O conceito
Os juros compostos são o mecanismo pelo qual os rendimentos gerados por um capital passam a gerar, eles próprios, novos rendimentos. Ao contrário dos juros simples (calculados sempre sobre o capital inicial), os juros compostos reinvestem os ganhos periodicamente, criando um efeito de crescimento exponencial que Albert Einstein terá apelidado de "oitava maravilha do mundo".
Como usar esta calculadora
Introduz o capital inicial, o montante que pretendes investir mensalmente, a taxa de rentabilidade anual esperada e o horizonte temporal. A calculadora mostra o valor nominal acumulado, o valor real ajustado à inflação e o total investido, permitindo perceber quanto dos ganhos se deve a contribuições e quanto a rendimentos do próprio capital.
Referência para Portugal
Um ETF de índice global (tipo MSCI World ou S&P 500) teve um retorno médio anual histórico de cerca de 7–10% em termos nominais. Ajustando para inflação média europeia de 2–3%, o retorno real aproxima-se de 5–7%. Estes valores não garantem rentabilidade futura — servem apenas como referência para calibrar os inputs da simulação.
Perguntas frequentes
- Qual a diferença entre juros simples e juros compostos?
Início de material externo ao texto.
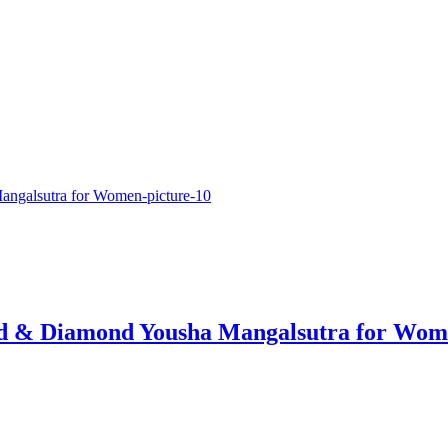
ld & Diamond Yousha Mangalsutra for Wo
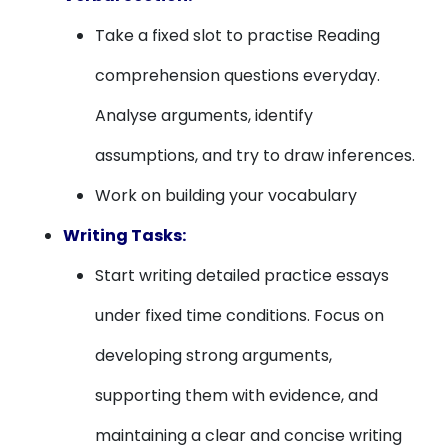
Take a fixed slot to practise Reading
comprehension questions everyday.
Analyse arguments, identify
assumptions, and try to draw inferences.
Work on building your vocabulary
Writing Tasks:
Start writing detailed practice essays
under fixed time conditions. Focus on
developing strong arguments,
supporting them with evidence, and
maintaining a clear and concise writing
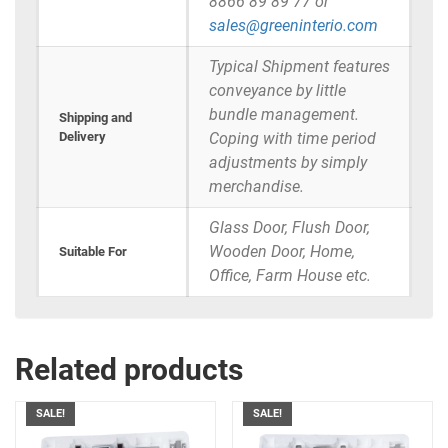
8866 89 89 77 or
sales@greeninterio.com
Typical Shipment features
conveyance by little
bundle management.
Shipping and
Delivery
Coping with time period
adjustments by simply
merchandise.
Glass Door, Flush Door,
Wooden Door, Home,
Suitable For
Office, Farm House etc.
Related products
SALE!
SALE!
- Nos juros simples, os juros calculam-se sempre sobre o capital inicial — não crescem. Nos juros compostos, os juros de cada período são adicionados ao capital e passam eles próprios a gerar rendimento no período seguinte. Ao fim de 20 anos, a diferença entre os dois métodos pode ser de centenas de milhares de euros no mesmo investimento.
- Quanto tempo demora a duplicar o capital com juros compostos?
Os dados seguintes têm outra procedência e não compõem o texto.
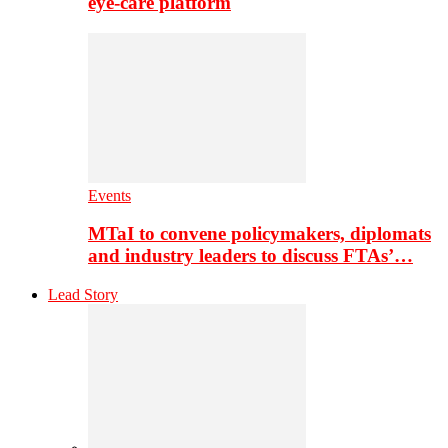
eye-care platform
Events
MTaI to convene policymakers, diplomats
and industry leaders to discuss FTAs’…
Lead Story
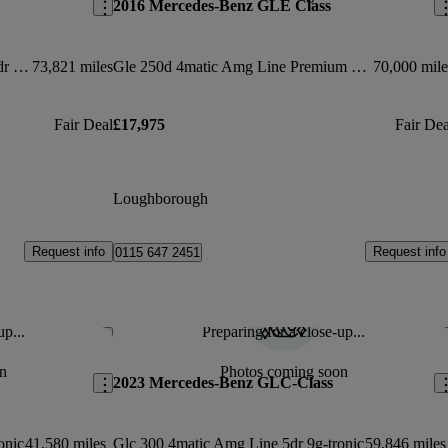
2016 Mercedes-Benz GLE Class
Gle 250d 4matic Sport Prem Plus 5dr 9g-tronic
73,821 miles
Gle 250d 4matic Amg Line Premium 5dr 9g-tronic
70,000 mile
Fair Deal
£17,975
Fair Dea
Loughborough
Request info
Request info
0115 647 2451
up...
Preparing for a close-up...
Save this listing
Sav
n
Photos coming soon
2023 Mercedes-Benz GLC-Class
onic
41,580 miles
Glc 300 4matic Amg Line 5dr 9g-tronic
59,846 miles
- Usa a Regra dos 72: divide 72 pela taxa de retorno anual. A 7%/ano, o capital duplica em aproximadamente 72 ÷ 7 = 10,3 anos. A 5%/ano demora cerca de 14,4 anos. A 10%/ano, apenas 7,2 anos.
- Qual a taxa de retorno realista para um investidor em Portugal?
- Um ETF de índice global (MSCI World, S&P 500) teve retorno médio histórico de 7–10%/ano em termos nominais. Descontando inflação média de 2–3%, o retorno real aproxima-se de 5–7%. Depósitos a prazo e obrigações tipicamente rendem menos. Estes valores são históricos e não garantem rentabilidade futura.
- As contribuições mensais fazem muita diferença?
- Sim — frequentemente mais do que o capital inicial. Investir 200€/mês durante 30 anos a 7% gera mais de 227.000€ em valor nominal, dos quais menos de 75.000€ são contribuições. Os restantes 150.000€ são juros a trabalhar sobre juros. Começar cedo e ser consistente é mais importante do que o montante inicial.
- O que é o valor real ajustado à inflação?
- É o valor da carteira expresso em poder de compra de hoje. 500.000€ daqui a 25 anos com inflação de 2,5%/ano equivalem a cerca de 288.000€ em euros de hoje. Para planear a reforma ou o número FIRE, o valor real é o que importa — o nominal pode iludir.